SOURCE DATA: Begin

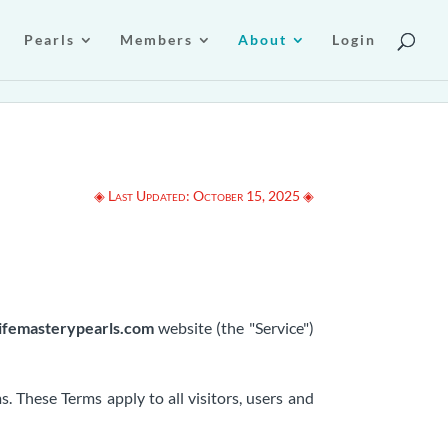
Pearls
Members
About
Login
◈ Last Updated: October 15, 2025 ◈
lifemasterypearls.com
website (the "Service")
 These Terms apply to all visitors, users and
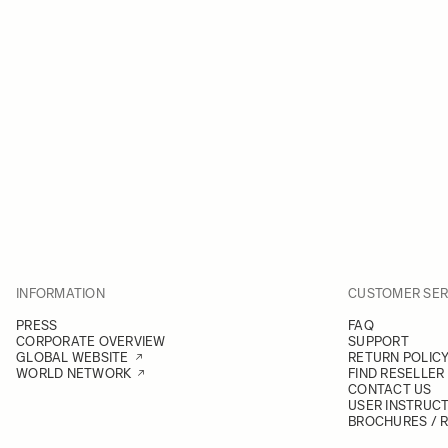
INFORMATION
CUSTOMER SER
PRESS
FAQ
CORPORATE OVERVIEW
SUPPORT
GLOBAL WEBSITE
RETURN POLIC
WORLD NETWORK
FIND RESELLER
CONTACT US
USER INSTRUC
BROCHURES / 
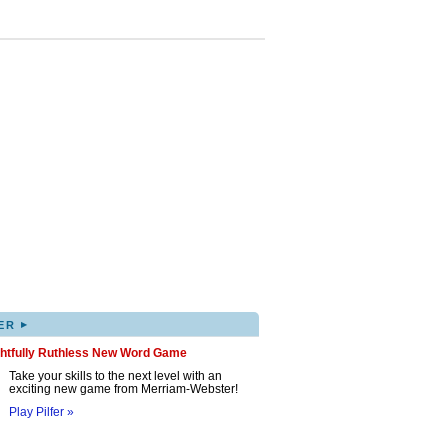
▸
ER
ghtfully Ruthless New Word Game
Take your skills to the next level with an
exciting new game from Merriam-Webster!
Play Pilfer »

SOURCE DATA: End

* [EXERCISE BRIEF]: Pictures are to be left out; the answer must otherwise be exactly the lines from the one with "lifemasterypearls.com" through the final line of the entries above, both included.

* [OUTPUT OF THE EXERCISE]:
lifemasterypearls.com
website (the "Service")
 These Terms apply to all visitors, users and
INFORMATION
CUSTOMER SER
PRESS
FAQ
CORPORATE OVERVIEW
SUPPORT
GLOBAL WEBSITE
RETURN POLIC
WORLD NETWORK
FIND RESELLER
CONTACT US
USER INSTRUC
BROCHURES / 
▸
ER
ghtfully Ruthless New Word Game
Take your skills to the next level with an
exciting new game from Merriam-Webster!
Play Pilfer »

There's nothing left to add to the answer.